I have difficulty understanding the following argument because it seems that many details are swept under the rug and I am looking for a detailed rigorous exposition on this (I'll try to make clear where I am especially looking for details).
Let $G$ be a Lie group, and $H$ be a closed subgroup, which is an embedded submanifold by closed subgroup theorem. Correct me if I mess up the facts of this part: $H$ is an integral manifold of an involutive distribution $D$, the collection of cosets $\{gH\}$ forms a foliation, and for the distirbution $D$ there are defining global left-invariant 1-forms $\omega^1,...,\omega^m$ (i.e. $T_g(gH)=\cap \ker (\omega^i_g)$ for every $g\in G$). (I don't need more details on this paragraph if I these statements are right, since I have the explanation somewhere).

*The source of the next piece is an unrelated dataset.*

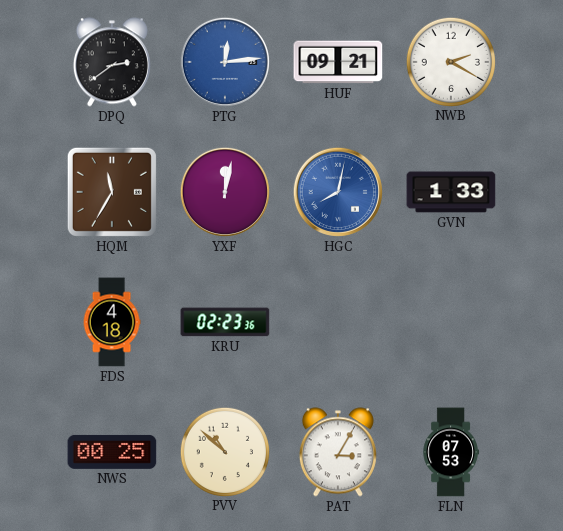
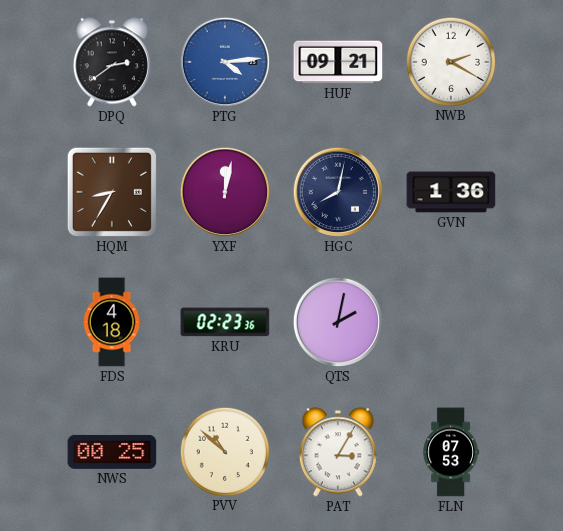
PTG: 12:14 -> 4:14
HQM: 11:35 -> 8:35
HGC dial: blue -> navy
GVN: 1:33 -> 1:36
QTS: none -> 2:02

Now, my book claims that $\omega^1,...,\omega^m$ are also (candidates for) 1-forms on $G/H$.
I am uncomfortable with the last statement, and here is where I need the details. It technically cannot be that $\omega^i$ is a form on $G/H$ - it has to be some 1-form that is induced "naturally" from $\omega^i$. What is it? What is a 1-form on $G/H$ or the tangent space of a point in $G/H$ anyway (described starting from 1-form on $G$ and the tangent spaces of points in $G$ and $H$)? I foresee some form of "pick a representative" argument (this is my guess), but I am not able to flesh out any details.
Let $\overline{g}\in G/H$ be represented by $g\in G$, and let $\overline{v}\in T_{\overline{g}}G/H$. Choose $v\in T_gG$ such that $d\pi_g(v)=\overline{v}$, and define$$\overline{\omega}_{\overline{g}}^i(\overline{v})=\omega_g^i(v).$$Independence of the tangent vector $v\in T_gG$ follows from $T_ggH\subset\ker(\omega_g^i)$. Independence of the representative $g$ follows from left invariance of $\omega^i$.